» Requirement
Below are records with pictures in them. Transcribe everything from the line containing "he gaming and esports sector in" down to the line containing "omes down to", exactly, and leave the pictures behind.

» Records for this exercise

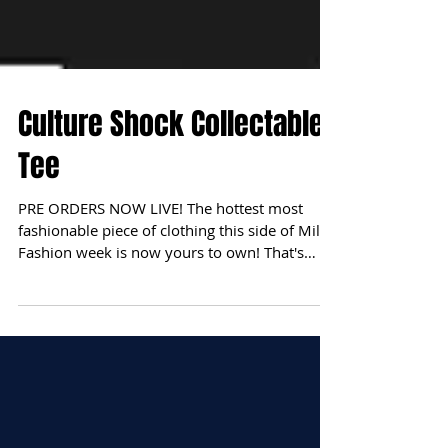
Culture Shock Collectables
Tee
PRE ORDERS NOW LIVE! The hottest most
fashionable piece of clothing this side of Milan
Fashion week is now yours to own! That's
right Bay...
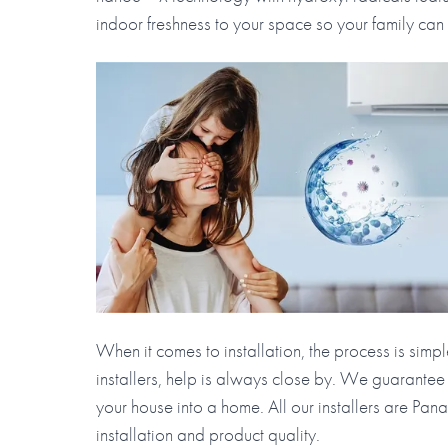
indoor freshness to your space so your family can
When it comes to installation, the process is simp
installers, help is always close by. We guarantee
your house into a home. All our installers are Pa
installation and product quality.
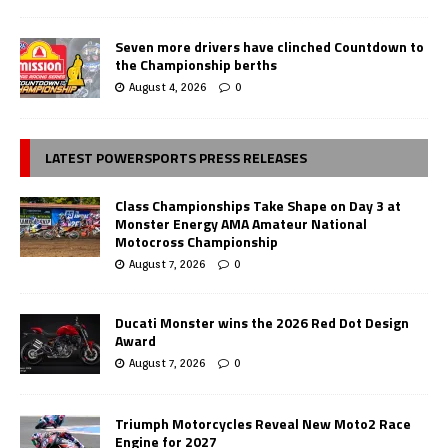
Seven more drivers have clinched Countdown to
the Championship berths
August 4, 2026
0
LATEST POWERSPORTS PRESS RELEASES
Class Championships Take Shape on Day 3 at
Monster Energy AMA Amateur National
Motocross Championship
August 7, 2026
0
Ducati Monster wins the 2026 Red Dot Design
Award
August 7, 2026
0
Triumph Motorcycles Reveal New Moto2 Race
Engine for 2027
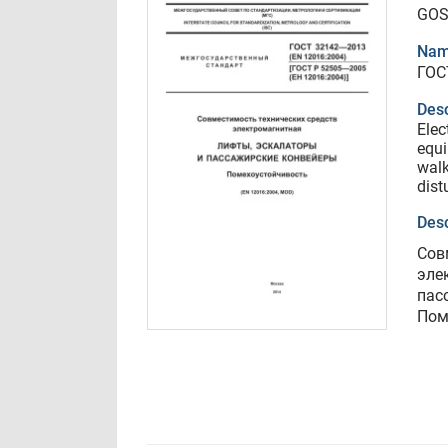
GOS
Nam
ГОС
Desc
Elec
equi
walk
dist
Desc
Сов
эле
пас
Пом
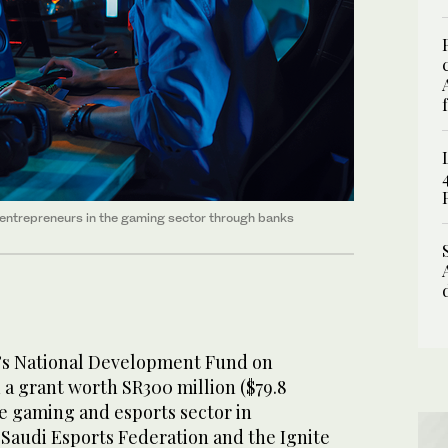
 entrepreneurs in the gaming sector through banks
a’s National Development Fund on
 grant worth SR300 million ($79.8
he gaming and esports sector in
 Saudi Esports Federation and the Ignite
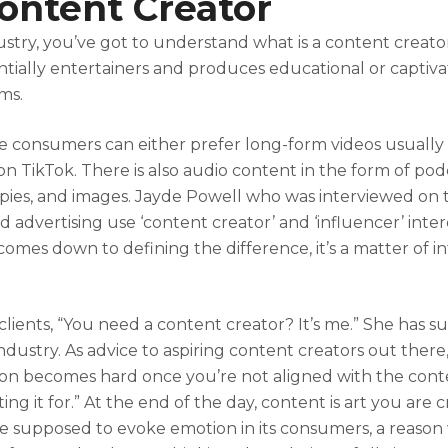
ntent Creator
ustry, you’ve got to understand what is a content creator
ntially entertainers and produces educational or captiv
rms.
 consumers can either prefer long-form videos usually
n TikTok. There is also audio content in the form of pod
 copies, and images. Jayde Powell who was interviewed on
nd advertising use ‘content creator’ and ‘influencer’ int
omes down to defining the difference, it’s a matter of i
r clients, “You need a content creator? It’s me.” She has s
industry. As advice to aspiring content creators out there,
ion becomes hard once you’re not aligned with the cont
ing it for.” At the end of the day, content is art you are 
re supposed to evoke emotion in its consumers, a reason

» Exercise solution
he gaming and esports sector in
 Saudi Esports Federation and the Ignite
ntent Creator
ustry, you’ve got to understand what is a content creator
ntially entertainers and produces educational or captiv
rms.
 consumers can either prefer long-form videos usually
n TikTok. There is also audio content in the form of pod
 copies, and images. Jayde Powell who was interviewed on
nd advertising use ‘content creator’ and ‘influencer’ int
omes down to defining the difference, it’s a matter of i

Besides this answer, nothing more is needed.